Non aiuta la popolarità di Robert Trivers, soprattutto nella bacchettona America, che si professi comunista, che sia stato un amico personale di Huey P. Newton, leader delle Pantere Nere, dal 1978 alla sua morte violenta nel 1989 (è con lui che Trivers ha scritto il libro sul disastro aereo del 1982 ed è a lui che The Folly of Fools è dedicato), che sia stato membro delle Pantere Nere dal 1979, che – pur essendo figlio di un ebreo profugo dalla Germania nazista – sia attivamente schierato a favore del popolo palestinese e accusi Israele di genocidio (altra posizione piuttosto impopolare negli Stati Uniti) e, last but not least, che sia un consumatore sistematico e confesso di cannabinoidi. Se vi interessa la sua biografia, che è piuttosto pittoresca, vi suggerisco la lettura di un profilo pubblicato sul Guardian nel 2005, in occasione di un precedente libro di Robert Trivers (Andrew Brown, The kindness of strangers, pubblicato il 27 agosto 2005).

Huey P. Newton

Huey P. Newton - wikipedia.org

Un aspetto essenziale della vita di Trivers è che è stato colpito in almeno due occasioni dalla depressione e dal disagio mentale.
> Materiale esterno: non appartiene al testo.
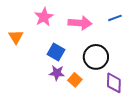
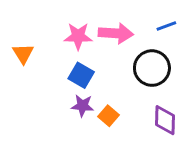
pink star: (44, 17) -> (78, 36), moved, turned 30
black circle: (96, 57) -> (152, 68), moved

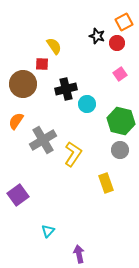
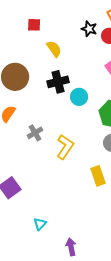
yellow semicircle: (54, 46) -> (54, 49), moved
red square: (42, 64) -> (34, 25), moved
gray cross: (43, 140) -> (35, 133), size x0.6

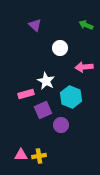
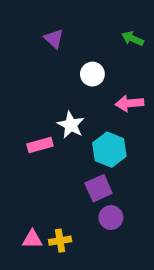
purple square: (43, 110) -> (99, 188), moved
purple circle: (61, 125) -> (111, 218), moved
La prima volta fu quando, ancora intenzionato a laurearsi in legge, fu ricoverato per una grave forma di esaurimento nervoso (come si diceva all’epoca, testimoni gli Stones), apparentemente innescata da un eccesso di studio di Ludwig Wittgenstein (altro bel tipino: ma questa è tutta un’altra storia). La seconda fu quando nel 1978 lasciò Harvard per l’Università di California a Santa Cruz. Secondo lo stesso Trivers era “perhaps the second worst school in its class in the country. Lord, what a place. It was a very, very bad fit for me, and a dreadful 16 years.” Secondo il citato articolo del Guardian: “Santa Cruz [was] a university with a reputation for drug abuse and slackness. ‘It was a once-in-a-lifetime mistake,’ [Trivers] says, ‘in the sense that I can’t afford to make another one like that. I survived, and I helped raise my children for a while; but that was all.’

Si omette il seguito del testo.